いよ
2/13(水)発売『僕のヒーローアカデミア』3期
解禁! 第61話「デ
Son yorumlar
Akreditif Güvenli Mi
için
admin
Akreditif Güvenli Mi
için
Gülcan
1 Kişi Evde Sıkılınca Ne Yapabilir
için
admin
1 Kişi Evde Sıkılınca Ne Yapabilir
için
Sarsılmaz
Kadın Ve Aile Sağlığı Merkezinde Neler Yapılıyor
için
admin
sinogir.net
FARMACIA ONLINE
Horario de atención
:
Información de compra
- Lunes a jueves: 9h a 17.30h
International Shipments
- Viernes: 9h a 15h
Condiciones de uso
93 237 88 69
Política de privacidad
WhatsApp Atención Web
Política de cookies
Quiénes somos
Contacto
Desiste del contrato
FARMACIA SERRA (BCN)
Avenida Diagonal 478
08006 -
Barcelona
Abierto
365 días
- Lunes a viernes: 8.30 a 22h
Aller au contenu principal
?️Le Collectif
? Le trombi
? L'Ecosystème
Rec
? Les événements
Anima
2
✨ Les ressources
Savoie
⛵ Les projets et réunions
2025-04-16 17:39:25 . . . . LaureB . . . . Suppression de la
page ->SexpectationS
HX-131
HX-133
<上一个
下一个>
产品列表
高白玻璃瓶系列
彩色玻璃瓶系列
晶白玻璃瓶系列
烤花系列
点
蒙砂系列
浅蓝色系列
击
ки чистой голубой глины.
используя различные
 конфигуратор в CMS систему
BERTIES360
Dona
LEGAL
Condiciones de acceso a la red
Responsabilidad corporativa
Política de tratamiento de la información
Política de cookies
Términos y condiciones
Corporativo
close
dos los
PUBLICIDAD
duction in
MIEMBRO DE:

--

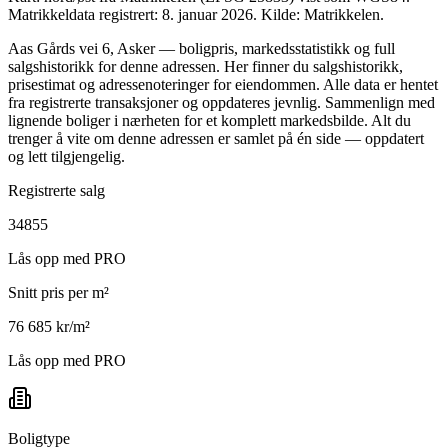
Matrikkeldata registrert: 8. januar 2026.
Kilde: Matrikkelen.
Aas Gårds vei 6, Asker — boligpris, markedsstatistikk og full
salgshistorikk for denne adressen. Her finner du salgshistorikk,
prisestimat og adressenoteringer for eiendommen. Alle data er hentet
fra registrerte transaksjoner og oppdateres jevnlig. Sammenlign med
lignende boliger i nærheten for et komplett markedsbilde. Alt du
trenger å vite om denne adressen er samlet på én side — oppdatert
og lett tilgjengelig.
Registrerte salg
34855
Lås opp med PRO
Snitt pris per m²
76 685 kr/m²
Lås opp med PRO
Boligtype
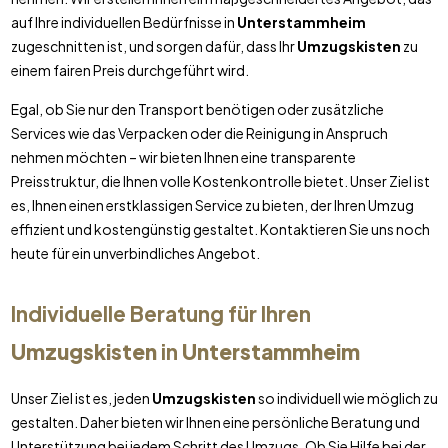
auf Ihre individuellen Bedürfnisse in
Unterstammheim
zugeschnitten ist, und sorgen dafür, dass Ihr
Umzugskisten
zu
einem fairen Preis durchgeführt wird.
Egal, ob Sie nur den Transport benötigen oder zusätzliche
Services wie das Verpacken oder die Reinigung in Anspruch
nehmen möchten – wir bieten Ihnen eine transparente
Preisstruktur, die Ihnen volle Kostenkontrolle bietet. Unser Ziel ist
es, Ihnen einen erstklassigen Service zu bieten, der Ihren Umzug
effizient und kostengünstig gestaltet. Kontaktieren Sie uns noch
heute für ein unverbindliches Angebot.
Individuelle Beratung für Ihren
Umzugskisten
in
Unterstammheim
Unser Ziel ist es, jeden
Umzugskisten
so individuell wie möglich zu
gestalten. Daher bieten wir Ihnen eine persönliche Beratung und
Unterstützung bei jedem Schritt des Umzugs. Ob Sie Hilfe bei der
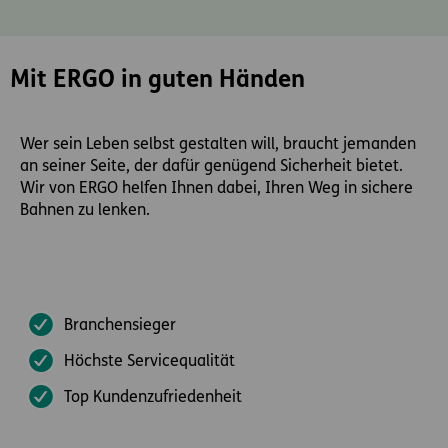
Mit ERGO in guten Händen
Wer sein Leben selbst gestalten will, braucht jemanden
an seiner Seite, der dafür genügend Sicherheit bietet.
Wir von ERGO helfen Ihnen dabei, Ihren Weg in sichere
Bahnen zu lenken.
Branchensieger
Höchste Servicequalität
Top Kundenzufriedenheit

WHAT YOU SHOULD DO: Would you retype exactly the lines above, from the line with "WhatsApp Atención Web" to the line with "projets et réunions", with both end lines kept and nothing more?

RESULT:
WhatsApp Atención Web
Política de cookies
Quiénes somos
Contacto
Desiste del contrato
FARMACIA SERRA (BCN)
Avenida Diagonal 478
08006 -
Barcelona
Abierto
365 días
- Lunes a viernes: 8.30 a 22h
Aller au contenu principal
?️Le Collectif
? Le trombi
? L'Ecosystème
Rec
? Les événements
Anima
2
✨ Les ressources
Savoie
⛵ Les projets et réunions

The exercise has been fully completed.